Question about CacheCade Pro 2.0

Notice: Page may contain affiliate links for which we may earn a small commission through services like Amazon Affiliates or Skimlinks.

azev

Well-Known Member
Jan 18, 2013
769
251
63
Hi all,

I have LSI 9285E card that I've purchased a few months ago and currently very interested in getting CacheCade Pro hardware key for it.
The system is currently setup inside a supermicro 836 chassis with sas2 expander backplane, and I am using 8087 to 8088 to connect the expander to one of the PCI slot.
One of the controller port is connected to the backplane using external 8088 cable, to control 14x 2tb toshiba 7200 HD (raid 10).
The question I have; does cachecade require that I connect the SSD using the other controller port ? or can I use the 2 vacant slot in my backplane.

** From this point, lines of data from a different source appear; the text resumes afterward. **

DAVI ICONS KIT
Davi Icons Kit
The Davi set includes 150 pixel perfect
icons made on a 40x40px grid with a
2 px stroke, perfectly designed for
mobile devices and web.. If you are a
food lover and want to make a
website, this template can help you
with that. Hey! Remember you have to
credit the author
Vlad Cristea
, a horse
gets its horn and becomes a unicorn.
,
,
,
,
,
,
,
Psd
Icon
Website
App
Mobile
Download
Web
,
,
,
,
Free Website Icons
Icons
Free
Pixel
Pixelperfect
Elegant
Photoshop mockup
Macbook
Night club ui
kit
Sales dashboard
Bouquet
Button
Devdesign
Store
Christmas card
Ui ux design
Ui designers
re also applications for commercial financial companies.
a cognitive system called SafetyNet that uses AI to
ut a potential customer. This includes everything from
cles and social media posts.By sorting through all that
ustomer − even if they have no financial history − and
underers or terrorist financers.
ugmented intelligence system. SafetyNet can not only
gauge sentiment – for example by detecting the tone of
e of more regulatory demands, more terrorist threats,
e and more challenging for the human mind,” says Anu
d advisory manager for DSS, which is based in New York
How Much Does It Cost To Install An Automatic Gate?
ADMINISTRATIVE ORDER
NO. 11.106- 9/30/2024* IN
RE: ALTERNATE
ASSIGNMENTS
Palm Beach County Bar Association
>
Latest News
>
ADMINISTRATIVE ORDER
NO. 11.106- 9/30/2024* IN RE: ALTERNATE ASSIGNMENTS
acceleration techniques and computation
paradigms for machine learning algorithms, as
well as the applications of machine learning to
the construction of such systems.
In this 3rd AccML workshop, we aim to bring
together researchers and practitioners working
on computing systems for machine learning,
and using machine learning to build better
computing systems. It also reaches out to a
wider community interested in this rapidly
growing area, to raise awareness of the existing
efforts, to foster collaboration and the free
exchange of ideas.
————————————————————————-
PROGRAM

The system is currently running windows 2008 R2 with free version of starwind to serve up 4 esxi 5.5 host. Will I benefit much from adding cachecade pro 2.0 for my setup ?
Should I look at converting the storage setup to ZFS based system serving only ISCSI to the esxi servers ?

Thank you
 

Anton aus Tirol

New Member
Oct 20, 2013
10
2
1
It's a bad idea to mix StarWind a CacheCade. StarWind turns RAM to cache and that's faster then CacheCade on-board memory (system bus is wider and higher frequency and lower latency compared to PCIe). L2 flash performance with SATA/SAS attached would be the same but StarWind can use PCIe flash as L2 cache and CC cannot do this...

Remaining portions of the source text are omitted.